Content starts

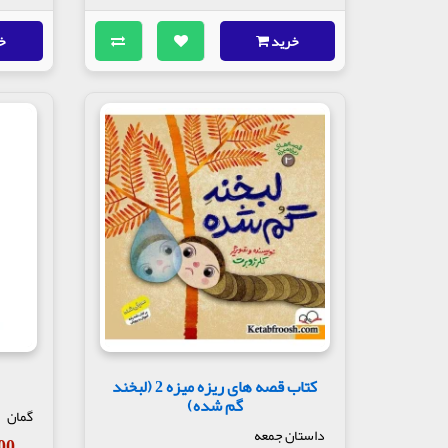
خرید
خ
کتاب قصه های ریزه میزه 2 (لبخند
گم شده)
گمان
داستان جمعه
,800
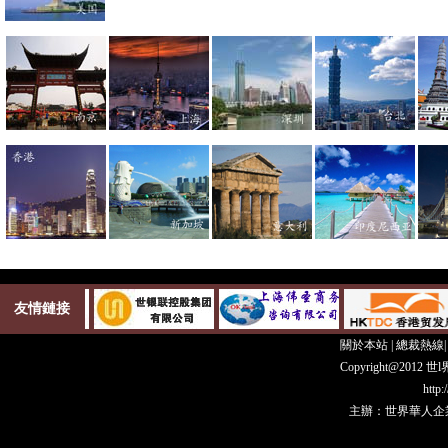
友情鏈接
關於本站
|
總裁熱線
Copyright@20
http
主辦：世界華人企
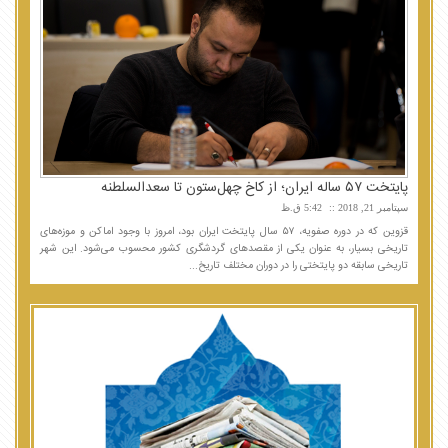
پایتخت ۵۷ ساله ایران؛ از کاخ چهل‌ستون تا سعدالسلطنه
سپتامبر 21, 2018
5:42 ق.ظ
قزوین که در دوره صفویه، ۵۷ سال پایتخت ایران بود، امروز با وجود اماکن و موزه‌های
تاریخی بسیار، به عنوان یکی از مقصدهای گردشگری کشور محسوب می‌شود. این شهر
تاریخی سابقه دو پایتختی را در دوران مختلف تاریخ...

Content ends

- TASK DETAILS
Lines of the listing above that contain the word "ایران" should all be returned.

- SOLUTION
پایتخت ۵۷ ساله ایران؛ از کاخ چهل‌ستون تا سعدالسلطنه
قزوین که در دوره صفویه، ۵۷ سال پایتخت ایران بود، امروز با وجود اماکن و موزه‌های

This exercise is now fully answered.